Now consider the example where the sample mean of the new drug's effect is 5.4 mm Hg more than the old drug. Just like the variation in commutes, the intrinsic variation in the population response to the drug will tend to be random. If very few patients (e. g. four in each treatment) were sampled, there are two possibilities. One is that we got lucky and the few patients we tested were very representative of their populations. If that were true, then the 5.4 mm Hg difference in the sample means was a reflection of the real difference between the actual population means. However, if by chance one or several of the patients happened to have response that is unusually different from the actual mean for the treatment the patient received, it would have a big effect on the sample mean. If that were true, then the 5.4 mm Hg might have just been an artifact due to bad luck in sampling. If we conduct a statistical test, we might calculate a value of P=0.20 . What does that mean? When sample size is very small, it is fairly probable that the sample mean might differ a lot from the actual mean. If P=0.20, there is a 20% chance that we would get a difference of at least 5.4 mm Hg even if the new drug response is really the same as the response to the old drug. P could be considered an assessment of the probability of bad luck in sampling. Can we conclude that the measured difference in sample means of 5.4 mm Hg represents a significant difference? Most scientists would say "no" because even if there were no real difference (i.e. the null hypothesis; Fig. 8), one time out of five we would get a difference at least that big due to unrepresentative sampling.

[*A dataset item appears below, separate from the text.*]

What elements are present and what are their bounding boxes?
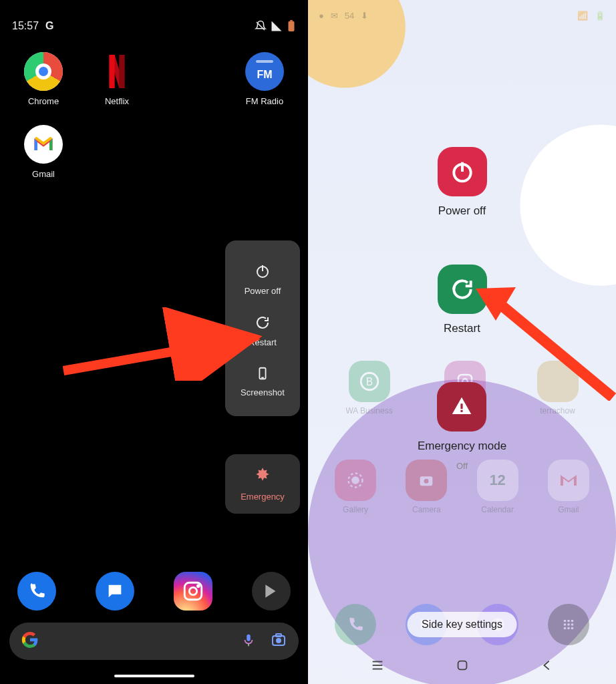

If more samples were taken the outcome would become less uncertain. If by chance a particular patient were sampled who was more sensitive to blood pressure medications than average, it would be likely that you would test some other patient who was less sensitive. As you test more patients, their positive and negative deviations from the mean tend to cancel out and the sample mean tends to more closely reflect the true mean. The likelihood of getting a sample mean that is unrepresentative begins to fall. We begin to get a clearer picture of whether the distributions of the responses to the old and new drugs look like Fig. 7 or Fig. 8. If the actual distribution looks like Fig. 8 (i.e. the null hypothesis is correct), as more and more samples are taken (i.e. the sample size N increases), the difference between the sample means of the two drugs will approach zero and the value of P will rise toward 1. If the actual distribution looks like Fig. 7 (i.e. the alternative hypothesis is correct), there will continue to be a difference between the sample means (for illustration purposes let's say 6 mm Hg) and the value of P will fall. If we conduct a statistical test, we might calculate a value of P=0.001 . What does that mean? If P=0.001, there is a 0.1% chance that we would get a difference of at least 6 mm Hg even if the new drug response is really the same as the response to the old drug. Can we conclude that the measured difference in sample means of 6 mm Hg represents a significant difference? Most scientists would say "yes" because if there were no real difference (i.e. the null hypothesis; Fig. 8), we would only get a difference at least that big due to unrepresentative sampling one time out of a thousand. It is possible that we just had bad luck in sampling, but the probability is so low that we would reject the null hypothesis.